When the defendant took possession it immediately expended many thousands of dollars in repairs and additions to the mill, necessary for the manufacture of its peculiar product—white tissue paper. This was done openly and under circumstances which must have brought it to the knowledge of the canal company and its officers. That company was entirely familiar, by many years' experience of a succession of paper mills, with the effect of its operation on the operation of the canal, And, if it had any objections to the operation of a paper mill at that point, it seems to me it should then have made them, and, having stood by while these large expenditures were being made, it is now estopped from asserting that any injury has been done, or is being done, to it by the defendant's operation. But to dispose of this part of the case at once I will say that, at the earnest request of all parties, on April 5, 1906, I visited the mill plant in their presence and was pointed out the whole operation of paper making from beginning to end, and saw with my own eyes the results. And some of my observations at the time were taken down by the stenographer. In the course of the manufacture the raw material, composed of the clippings of white linen or other white material, was ground into a fine pulp and in a milky condition was passed over a fine moving, wire screen, the object of which isto allow the liquid to escape and the fine fibre to be carried on, dried, and made into paper. But the mesh of the screen cannot be made so fine as to allow the water to escape without carrying with it a small quantity of white fibre which is discharged with the water at the foot of the plane. To a casual observer the fibre-laden water appears like lime water. Beside this fiber there is absolutely nothing emptied into the canal by the defendant which can possibly interfere with its operation. When the canal is substantially idle, and the water drawn out, as it is every winter and has been for the whole season for a considerable period of late years, and no boats are moving, and the large circular wheel in the wheel pit is not revolving to stir up the fine and exceedingly light fibrous and fluffy matter, it settles in considerable quantities and turns to a dark gray color.
And here it may be proper to remark that there are several different channels in which the water passes from the upper level to the lower level of the canal. One is the tail race of the Scotch motor which carries the boats up and down; and when few, if any, boats are moving, little or no water comes in that way. Another is the old original by-race which carries the actual overflow of water from the upper to the lower level. And the third is the tail race of the turbine wheel which in part drives the machinery of the paper mill. Besides these there is the water actually used in the washers and also beaters, which grind the rags into pulp, and the water which drains off through the wire screens, as before remarked. Now the turbine wheels which are relied upon in part to drive the machinery of the paper mill are gauged to suit the quantity of surplus water which the canal can furnish when it is in full and active operation. The remainder of the power necessary for driving machinery is supplied by steam. The result of this situation is that for the last two or three years and more, during which not a third of the number of boats have passed through the canal of what formerly passed through, the inactivity of the water and horizontal wheel at the foot of the plane have allowed a much larger quantity of fiber to stop and settle there than would have been the case or ever had been the case when the canal was in anything like active operation. Upon the whole case, and quite independent of the question of estoppel, I am not satisfied that the canal company is suffering any substantial injury from the operation of the defendant's mill. I will give more in detail farther on my reasons for this.

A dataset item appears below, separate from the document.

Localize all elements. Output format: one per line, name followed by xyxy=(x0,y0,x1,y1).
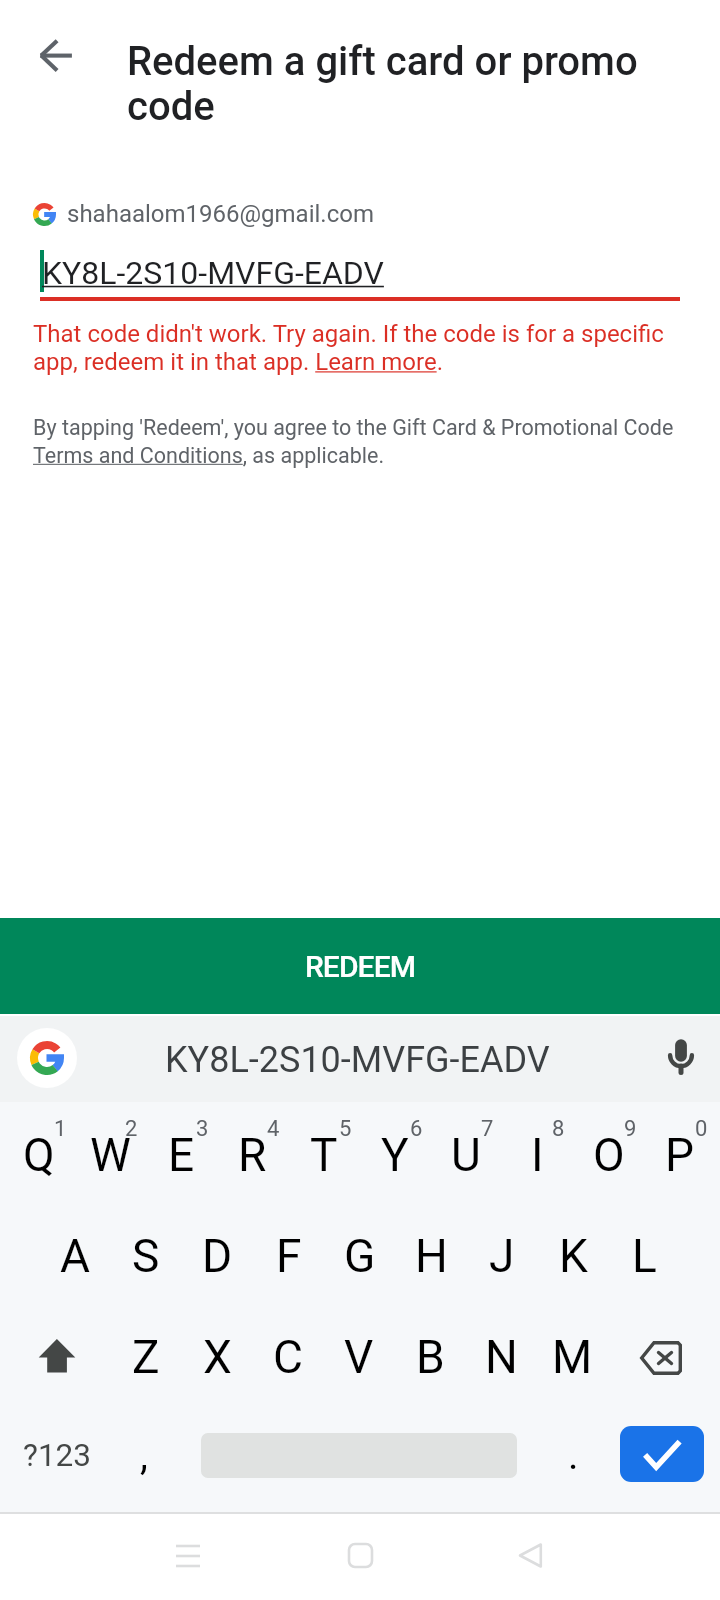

The contribution of water highly impregnated with lime held in suspension to the canal by the paper company furnishes a more serious question. There is no doubt that up to the time of the hearing the defendant did deliver at the foot of the plane more or less water highly impregnated with lime. Samples taken in January, 1906, and again in March, 1906, and I believe fairly taken, did indeed show no unusual quantity of lime. But samples of water thickened with fiber taken from the wheel pit in my presence on April 5, 1906, upon analysis did show a large quantity of lime. Let us now inquire how and under what circumstances this lime gets into the Oakes' mill pond. The canal at the foot of the plane is several feet higher than Third river, which runs near it, and as the wheel pit is two or three feet deeper than the canal, and of course the emptying of the canal does not drain it, in order to drain it an underground conduit is provided leading from its bottom to the edge of the river. In my presence the gate or stop at the upper end of this conduit was opened, and the water in the pit permitted to run out into Third river. No evidence at the next hearing on May 26, 1906, was offered to show that this contribution of lime water affected the hardness of the water at Oakes' mill, though it was quite easy to make the test. All that was shown on this subject was that a discoloration of the water was seen at the head of the pond. Samples of water taken from the pond on May 3d showed no more hardness in the water than usual. I shall assume, however, that the emptying of that wheel pit when charged with sludge into the pond would have the effect of temporarily making the water at Oakes' mill too hard for use in making dyes. The evidence of the experts was to the effect that the limit of hardness in water for use in making dyes was 13 or 14 degrees of hardness by Clark's test, and that the natural hardness of Third river, was from 8 to 11 degrees, varying with the seasons of the year, so that there was a margin of softness of in the neighborhood of three degrees. Now the evidence was entirely clear that on several occasions prior to the filing of the bill the water was much too hard for use for dyeing purposes, and the evidence satisfies me that that hardness was due to the emptying of the water from the canal into Third river, and the hardness of the canal water in its turn was due to lime contributed to it by the defendant's paper mill.
The canal crosses Third river just below plane 11 by an aqueduct made of planks, being a part of what is called the "One Mile Level" just below plane 11, ending in a lock. The canal company provided this aqueduct with large gates at one side of it by which the water can be conveniently and rapidly drawn out of that one mile level and into Third river. But I find as a matter of fact from the evidence that it was in no wise necessary for them to empty it at that point There was another gate in the side of the canal near or at Second river, on the next level below, where it could be equally well discharged, though, perhaps, not so rapidly. But, with regard; to the water settling in thewheel pit below the plane and below the level of the canal bottom, that could only be discharged by the underground conduit previously mentioned, ending at the edge of Third river, and thus necessarily mingling with the waters of Oakes' mill pond.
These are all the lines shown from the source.